Flax avoids this issue because it directly passes the parameters/weights as arguments to the function. That perhaps seems like the best approach ATM. Is there a reasonable away to achieve behavior like that in Equinox?
(Unless I'm missing something, this is a pretty significant limitation for e.g. doing inference with language models where you'd want to JIT the sampling for a fixed model.)
jax: 0.4.30
jaxlib: 0.4.30
numpy: 1.26.1
python: 3.11.9 (main, Apr 6 2024, 17:59:24) [GCC 11.4.0]
jax.devices (1 total, 1 local): [cuda(id=0)]
process_count: 1
platform: uname_result(system='Linux', node='nld09d8wce', release='5.19.0-45-generic', version='#46~22.04.1-Ubuntu SMP PREEMPT_DYNAMIC Wed Jun 7 15:06:04 UTC 20', machine='x86_64')
$ nvidia-smi
Tue Jun 25 00:52:43 2024
+-----------------------------------------------------------------------------+
| NVIDIA-SMI 525.116.04 Driver Version: 525.116.04 CUDA Version: 12.4 |
|-------------------------------+----------------------+----------------------+
| GPU Name Persistence-M| Bus-Id Disp.A | Volatile Uncorr. ECC |
| Fan Temp Perf Pwr:Usage/Cap| Memory-Usage | GPU-Util Compute M. |
| | | MIG M. |
|===============================+======================+======================|
| 0 NVIDIA RTX A6000 Off | 00000000:00:05.0 Off | Off |
| 30% 25C P2 16W [/](https://file+.vscode-resource.vscode-cdn.net/) 300W | 265MiB [/](https://file+.vscode-resource.vscode-cdn.net/) 49140MiB | 2% Default |
| | | N/A |
+-------------------------------+----------------------+----------------------+
+-----------------------------------------------------------------------------+
| Processes: |
| GPU GI CI PID Type Process name GPU Memory |
| ID ID Usage |
|=============================================================================|
+-----------------------------------------------------------------------------+
Equinox version 0.11.4
Ah, I realized this is a workable solution:
def call(x: ndarray[Any, Float], dynamic, static) -> ndarray[Any, Float]:
test = eqx.combine(dynamic, static)
return test.__call__(x)
dynamic, static = eqx.partition(t, eqx.is_array)
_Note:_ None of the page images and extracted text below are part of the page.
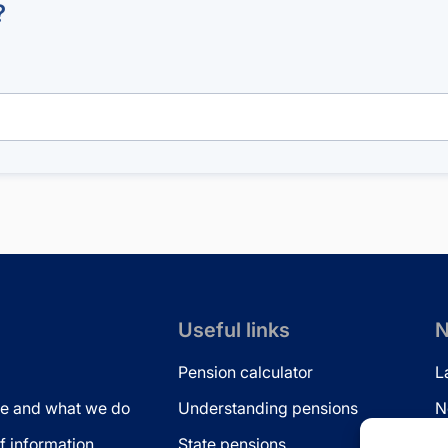
?
Useful links
N
Pension calculator
L
e and what we do
Understanding pensions
N
 information
State pensions
N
jax.jit(ft.partial(call, static=static))(jnp.ones(d), dynamic)
I think this is happening because you're grabbing __call__, which as a magic method isn't subject to the same bound-methods-are-PyTrees treatment as regular methods. This is the reason t is being closed over, rather than provided as an input.
Can you try doing just eqx.filter_jit(t)(np.ones(d)) instead?
Ahh, that does make a big difference. I had gotten into the habit of doing explicit __call__ so jump-to-definition in my editor would be more useful and hadn't thought of it as anything more than a trivial syntactic transformation.